§ **Exercise objective**
Filter the listing below, keeping every line that holds "Ahmed".

§ **Excerpted data**
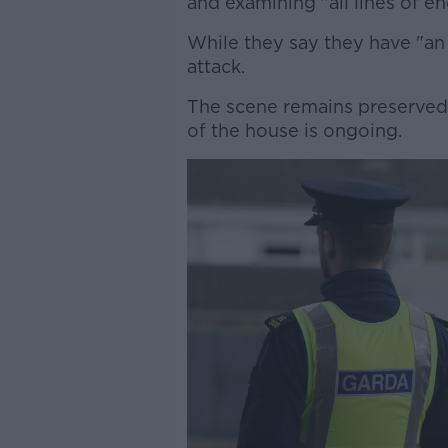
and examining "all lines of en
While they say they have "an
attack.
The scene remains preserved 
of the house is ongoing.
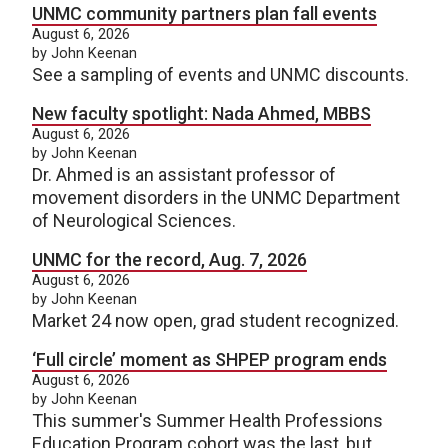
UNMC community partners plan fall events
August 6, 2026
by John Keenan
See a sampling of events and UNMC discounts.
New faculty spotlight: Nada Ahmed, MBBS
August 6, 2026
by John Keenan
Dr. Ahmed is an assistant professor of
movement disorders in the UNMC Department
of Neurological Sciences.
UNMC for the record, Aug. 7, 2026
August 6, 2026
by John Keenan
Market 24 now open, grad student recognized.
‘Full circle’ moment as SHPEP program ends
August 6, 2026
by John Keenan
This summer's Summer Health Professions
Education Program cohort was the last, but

* * *

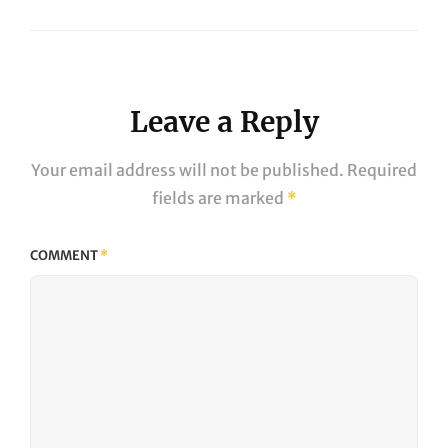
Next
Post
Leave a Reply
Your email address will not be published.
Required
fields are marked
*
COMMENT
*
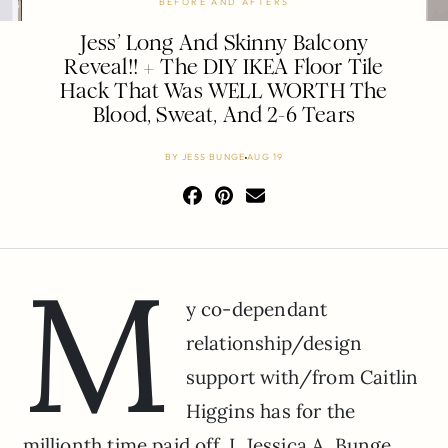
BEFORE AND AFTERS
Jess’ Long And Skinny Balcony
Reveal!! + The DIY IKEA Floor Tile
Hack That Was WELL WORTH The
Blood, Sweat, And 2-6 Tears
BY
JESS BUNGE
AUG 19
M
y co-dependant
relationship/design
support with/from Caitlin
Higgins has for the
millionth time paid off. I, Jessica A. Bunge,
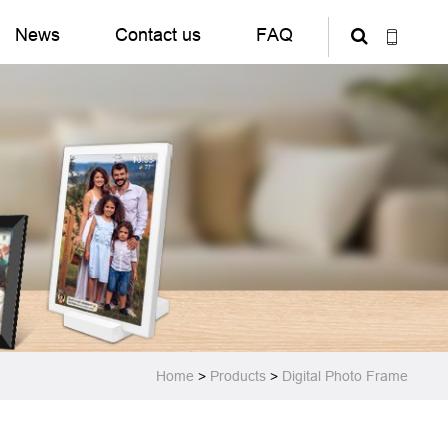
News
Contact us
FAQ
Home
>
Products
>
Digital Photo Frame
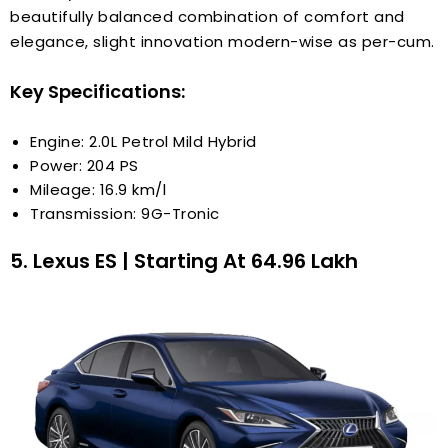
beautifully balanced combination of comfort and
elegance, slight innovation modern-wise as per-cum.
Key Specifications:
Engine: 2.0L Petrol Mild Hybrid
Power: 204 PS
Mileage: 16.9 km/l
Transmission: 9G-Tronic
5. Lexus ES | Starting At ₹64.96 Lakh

==

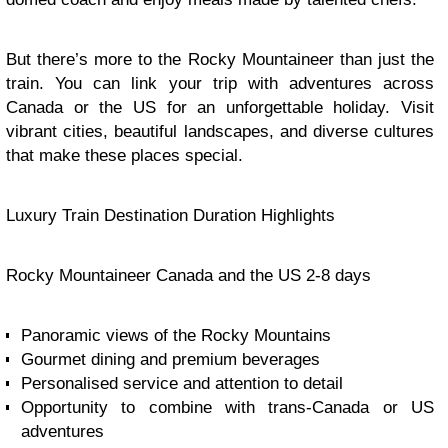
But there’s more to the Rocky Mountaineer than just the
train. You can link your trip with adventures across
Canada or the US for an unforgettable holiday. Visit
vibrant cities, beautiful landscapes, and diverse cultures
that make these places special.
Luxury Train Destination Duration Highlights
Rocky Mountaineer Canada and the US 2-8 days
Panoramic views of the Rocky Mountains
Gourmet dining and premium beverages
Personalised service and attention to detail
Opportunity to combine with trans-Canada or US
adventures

§ **Answer space**
New faculty spotlight: Nada Ahmed, MBBS
Dr. Ahmed is an assistant professor of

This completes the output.